§ Exercise requirements:
Set down, exactly as written, the lines from the top of the data to the line that holds "hola@ebrexperience.cat", and omit the pictures.

(Excerpts from a dataset)
┌──
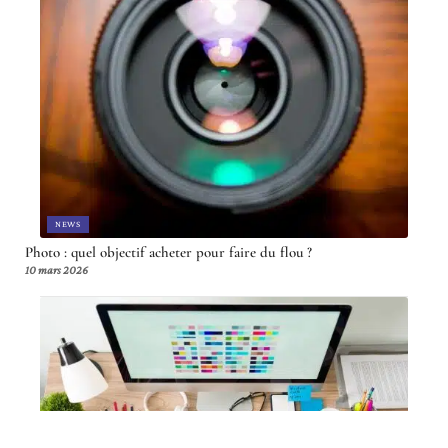
NEWS
Photo : quel objectif acheter pour faire du flou ?
10 mars 2026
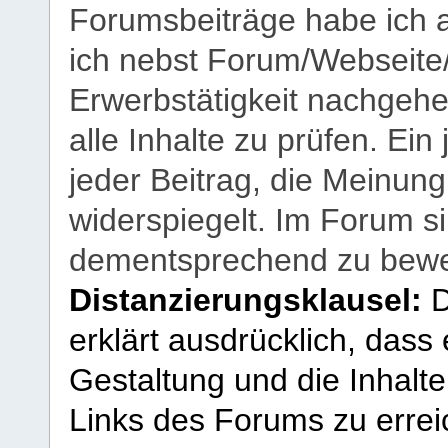
Forumsbeiträge habe ich al
ich nebst Forum/Webseite
Erwerbstätigkeit nachgehen
alle Inhalte zu prüfen. Ein
jeder Beitrag, die Meinun
widerspiegelt. Im Forum si
dementsprechend zu bewe
Distanzierungsklausel:
D
erklärt ausdrücklich, dass e
Gestaltung und die Inhalte
Links des Forums zu erreic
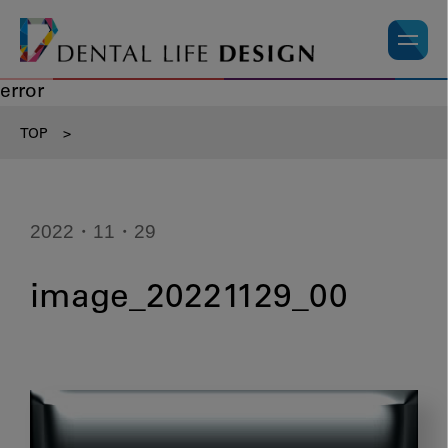
error
TOP
>
2022・11・29
image_20221129_00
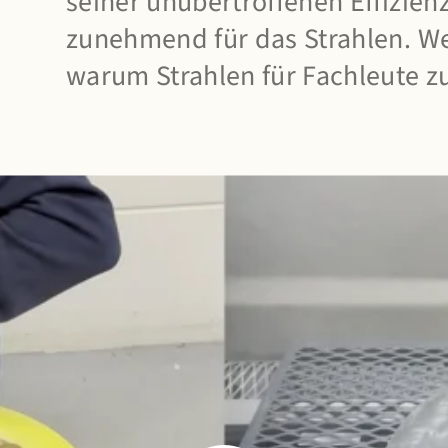
seiner unübertroffenen Effizienz
zunehmend für das Strahlen. Wer
warum Strahlen für Fachleute z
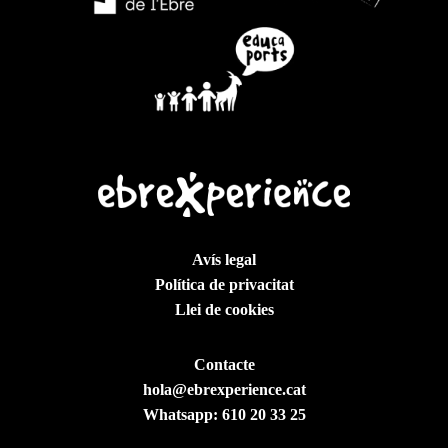
Avís legal
Política de privacitat
Llei de cookies
Contacte
hola@ebrexperience.cat
Whatsapp:
610 20 33 25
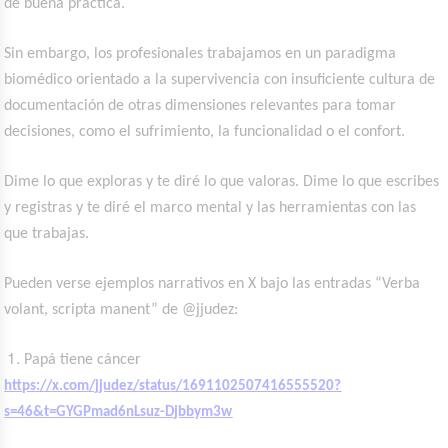
de buena práctica.
Sin embargo, los profesionales trabajamos en un paradigma
biomédico orientado a la supervivencia con insuficiente cultura de
documentación de otras dimensiones relevantes para tomar
decisiones, como el sufrimiento, la funcionalidad o el confort.
Dime lo que exploras y te diré lo que valoras. Dime lo que escribes
y registras y te diré el marco mental y las herramientas con las
que trabajas.
Pueden verse ejemplos narrativos en X bajo las entradas “Verba
volant, scripta manent” de @jjudez:
Papá tiene cáncer
https://x.com/jjudez/status/1691102507416555520?
s=46&t=GYGPmad6nLsuz-Djbbym3w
└──
§ Exercise response:
NEWS
Photo : quel objectif acheter pour faire du flou ?
10 mars 2026
Forumsbeiträge habe ich al
ich nebst Forum/Webseite
Erwerbstätigkeit nachgehen
alle Inhalte zu prüfen. Ein
jeder Beitrag, die Meinun
widerspiegelt. Im Forum si
dementsprechend zu bewe
Distanzierungsklausel:
D
erklärt ausdrücklich, dass e
Gestaltung und die Inhalte
Links des Forums zu erreic
error
TOP
>
2022・11・29
image_20221129_00
seiner unübertroffenen Effizienz
zunehmend für das Strahlen. Wer
warum Strahlen für Fachleute z
Avís legal
Política de privacitat
Llei de cookies
Contacte
hola@ebrexperience.cat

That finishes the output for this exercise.